Buckwheat, Rutin, Piles & Varicose Veins

You may also lately find buckwheat tea in some health-food and wholefood shops. This is rich in the bioflavonoid rutin (as is buckwheat itself). Rutin has been acclaimed by some researchers as being excellent for the integrity and health of blood vessels. This is highly relevant for sufferers of haemorrhoids and varicose veins. Buckwheat is a very very rich source of bioflavonoids: other powerful sources are citrus fruit (especially the white pith) and blackcurrants.3,4

In general nutritional terms, a cupful of buckwheat has been quoted as containing one hundred and fifty-four calories, nearly six grams of protein, four and a half grams of fibre, a little over a gram of fat and 33.5 grams of carbohydrate. Regarding vitamins and minerals, it is notable for its satisfactory iron and calcium content and is a good source of magnesium and manganese.1, 2

Buckwheat: an interesting nutritional and culinary ingredient.

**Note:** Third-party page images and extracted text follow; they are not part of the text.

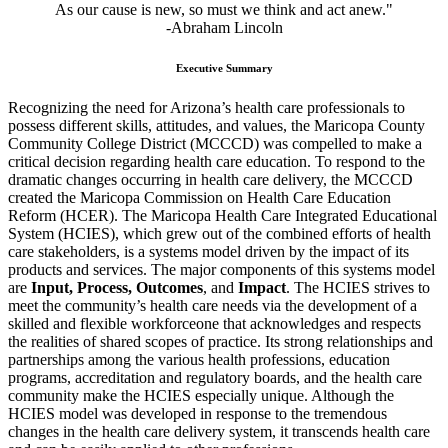
As our cause is new, so must we think and act anew."
-Abraham Lincoln
Executive Summary
Recognizing the need for Arizona’s health care professionals to
possess different skills, attitudes, and values, the Maricopa County
Community College District (MCCCD) was compelled to make a
critical decision regarding health care education. To respond to the
dramatic changes occurring in health care delivery, the MCCCD
created the Maricopa Commission on Health Care Education
Reform (HCER). The Maricopa Health Care Integrated Educational
System (HCIES), which grew out of the combined efforts of health
care stakeholders, is a systems model driven by the impact of its
products and services. The major components of this systems model
are
Input, Process, Outcomes
, and
Impact
. The HCIES strives to
meet the community’s health care needs via the development of a
skilled and flexible workforceone that acknowledges and respects
the realities of shared scopes of practice. Its strong relationships and
partnerships among the various health professions, education
programs, accreditation and regulatory boards, and the health care
community make the HCIES especially unique. Although the
HCIES model was developed in response to the tremendous
changes in the health care delivery system, it transcends health care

Why not have a little adventure: next time you’re in the whole-food shop, pick up a packet of buckwheat!


1. Atlas, N. "The Essential Guide To Grains." Vegetarian Times. (Aug 1989): pp. 6-15.

2. The George Mateljan Foundation. "Buckwheat." 2001-2009. (20/12/2009.) <>

3. Duke, J.A. "The green pharmacy: new discoveries in herbal remedies for common diseases." USA: Rodale Press, 1998.

4. Matejova, E., Sykorova, S., Janovska, D. "Determination of rutin content in Tartary Buckwheat." Proceedings of the 10th International Symposium on Buckwheat. 2007: p.389.